To turn off those lists, I sometimes have to change the context: “But you may be able to help someone not fall into the same traps you did!” It’s silly because by taking this time — plugging into my “Peaceful Piano” Spotify playlist, eating some gluten-free or vegan baked concoction (that I probably couldn’t match even if I had stayed home), and writing actually fuels me to do all those roles. I am a better wife, mother, stay-at-home mom and volunteer when I have taken the time to do something Kristin likes, purely because Kristin likes it.

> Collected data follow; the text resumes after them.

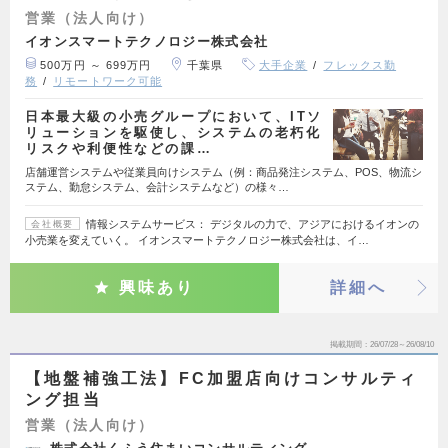
営業（法人向け）
イオンスマートテクノロジー株式会社
500万円 ～ 699万円
千葉県
大手企業
フレックス勤
務
リモートワーク可能
日本最大級の小売グループにおいて、ITソ
リューションを駆使し、システムの老朽化
リスクや利便性などの課…
店舗運営システムや従業員向けシステム（例：商品発注システム、POS、物流シ
ステム、勤怠システム、会計システムなど）の様々…
情報システムサービス： デジタルの力で、アジアにおけるイオンの
会社概要
小売業を変えていく。 イオンスマートテクノロジー株式会社は、イ…
興味あり
詳細へ
掲載期間
26/07/28～26/08/10
【地盤補強工法】FC加盟店向けコンサルティ
ング担当
営業（法人向け）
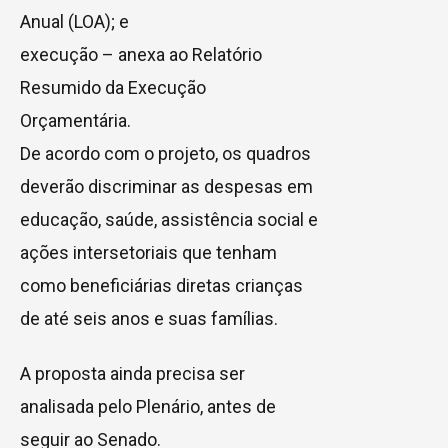
Anual (
LOA
); e
execução – anexa ao Relatório
Resumido da Execução
Orçamentária.
De acordo com o projeto, os quadros
deverão discriminar as despesas em
educação, saúde, assistência social e
ações intersetoriais que tenham
como beneficiárias diretas crianças
de até seis anos e suas famílias.
A proposta ainda precisa ser
analisada pelo Plenário, antes de
seguir ao Senado.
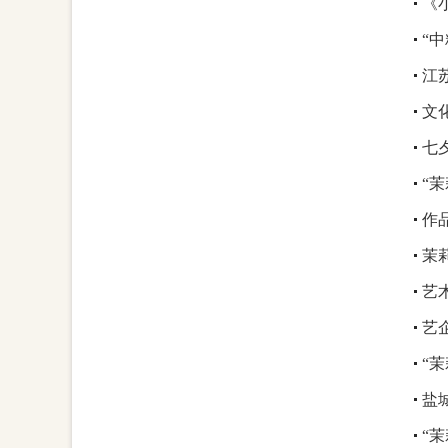
《
“
江
文
七
“
作
茉
艺
艺
“
盐
“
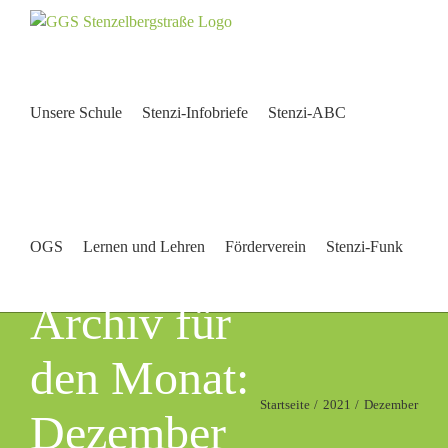
Zum
Inhalt
springen
Unsere Schule
Stenzi-Infobriefe
Stenzi-ABC
OGS
Lernen und Lehren
Förderverein
Stenzi-Funk
Archiv für
den Monat:
Startseite
2021
Dezember
Dezember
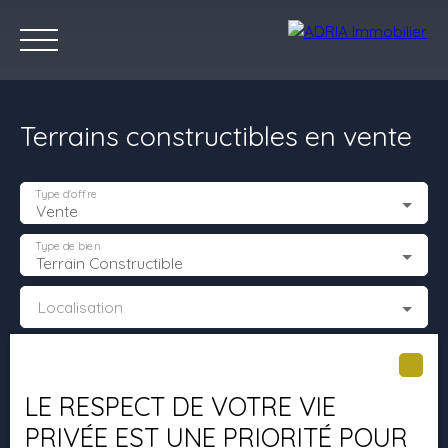
Terrains constructibles en vente
Type d'offre
Vente
Type de bien
Terrain Constructible
Accueil
Acheter
Louer
Vendre
Programmes Neufs
C
Localisation
Estimez votre bien
Budget max (€)
LE RESPECT DE VOTRE VIE
Surface min (m²)
PRIVÉE EST UNE PRIORITÉ POUR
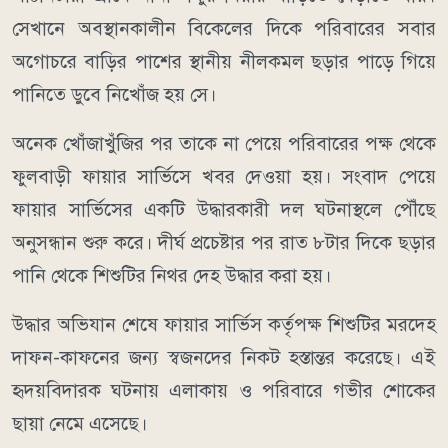
সেখানে অবস্থানকালীন বিকেলের দিকে পরিবারের সবার
অগোচরে বাড়ির পাশের স্থানীয় নীলকমল ছড়ার পাড়ে গিয়ে
পানিতে ডুবে নিখোঁজ হয় সে।
অনেক খোঁজাখুঁজির পর তাকে না পেয়ে পরিবারের পক্ষ থেকে
ফুলবাড়ী ফায়ার সার্ভিসে খবর দেওয়া হয়। সংবাদ পেয়ে
ফায়ার সার্ভিসের একটি উদ্ধারকারী দল ঘটনাস্থলে পৌঁছে
অনুসন্ধান শুরু করে। দীর্ঘ প্রচেষ্টার পর রাত ৮টার দিকে ছড়ার
পানি থেকে শিশুটির নিথর দেহ উদ্ধার করা হয়।
উদ্ধার অভিযান শেষে ফায়ার সার্ভিস কর্তৃপক্ষ শিশুটির মরদেহ
দাফন-কাফনের জন্য স্বজনদের নিকট হস্তান্তর করেছে। এই
হৃদয়বিদারক ঘটনায় এলাকায় ও পরিবারে গভীর শোকের
ছায়া নেমে এসেছে।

I’m working on the role of Kristin now — trying to find and acknowledge my worth and value, even when I am not “doing.” It seems silly because if you asked me if my son needs to be a straight-A student, or have the cleanest room, or be able to perform the perfect floss for me to love him, I would say, “Of course not!” When my daughter throws a temper tantrum and tells me she doesn’t like me, do I love her less or think less of her because she’s not being a “perfect” daughter? No. Never. So why, when I think of myself, do I expect those things?
Rationally, I can see it, which I’m hoping is the first step. Emotionally, I’m still not there. But I hope the more I try to become aware of it — the more I hold up my big stop sign and say, “Nope. You do not have to do that in order for people to like you, in order for you to like you” — the closer I’ll be to actually believing it.